To quantify the full array of potential outcomes I have established six study sites along a latitudinal gradient in Michigan, at the University of Michigan Biological Station (UMBS), in Manistee National Forest, and at the Edwin. S. George Reserve (ESGR). Next year I hope to add two additional sites in the UP. Michigan is an ideal location for studying shifts in plant ranges as it encompasses the northern range limits of many common temperate forest species. Furthermore, my advisor, Dr. Inés Ibáñez, is conducting related experiments at some of these sites, giving me access to baseline data and established research infrastructure.
EXPERIMENTAL DESIGN: First, I will germinate and raise seedlings in the research greenhouses at the Matthaei Botanical Gardens. At each site I will establish multiple new plots along light and moisture gradients to complement existing plots from my last two summers of fieldwork. At each plot I will plant 5 species of plants under three treatments. These include: herbivore exclosures, opened exclosures which allow herbivore access but control for the effects of the exclosures upon the plants, and lastly seedlings without exclosures. I will plant 5 replicates of each treatment per plot, for a total of 1650 seedlings. During the growing season I will regularly monitor seedling mortality, herbivory on each individual leaf, and pathogen activity. I will also survey the insect community at each site and take samples of the pathogens which are affecting the seedlings.
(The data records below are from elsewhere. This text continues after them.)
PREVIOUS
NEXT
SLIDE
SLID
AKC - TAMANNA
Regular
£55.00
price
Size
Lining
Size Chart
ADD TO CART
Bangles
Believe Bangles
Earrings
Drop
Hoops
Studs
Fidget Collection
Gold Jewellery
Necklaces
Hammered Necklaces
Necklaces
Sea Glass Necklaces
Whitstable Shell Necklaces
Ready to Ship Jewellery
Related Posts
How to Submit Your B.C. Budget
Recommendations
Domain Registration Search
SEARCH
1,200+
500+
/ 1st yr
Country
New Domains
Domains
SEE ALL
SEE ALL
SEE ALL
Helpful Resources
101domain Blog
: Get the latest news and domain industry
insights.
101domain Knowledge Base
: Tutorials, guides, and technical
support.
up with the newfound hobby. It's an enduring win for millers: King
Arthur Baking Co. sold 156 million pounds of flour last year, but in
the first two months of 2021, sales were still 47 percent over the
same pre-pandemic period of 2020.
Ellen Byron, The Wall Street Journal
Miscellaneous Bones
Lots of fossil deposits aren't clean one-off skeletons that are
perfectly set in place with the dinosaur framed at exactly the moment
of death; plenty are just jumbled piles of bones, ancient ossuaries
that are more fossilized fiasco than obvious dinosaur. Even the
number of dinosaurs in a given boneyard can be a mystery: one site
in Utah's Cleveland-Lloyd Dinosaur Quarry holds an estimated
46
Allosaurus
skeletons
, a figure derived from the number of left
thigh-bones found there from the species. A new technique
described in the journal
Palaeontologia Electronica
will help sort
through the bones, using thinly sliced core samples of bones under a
At each site I will also monitor light conditions, temperature, soil chemistry, and soil moisture. The spatial and temporal variability of the environmental data will allow me to evaluate the response of each species to a temperature and soil moisture gradient that includes conditions predicted for future decades. I will analyze the data with hierarchical Bayesian modeling. This will allow me to incorporate several sources of information, including seedling data, herbivory, pathogen activity, environmental variables and site characteristics, and will allow me to determine how important each factor is to seedling recruitment in current and future climate conditions. Furthermore, it will allow me to take in to account the uncertainty associated with the data and the recruitment process (Ibáñez et al. 2009). Seeds and seedlings will also be planted at each site for an additional summer in order to sample the inherent annual stochastic variation in seed germination and seedling recruitment.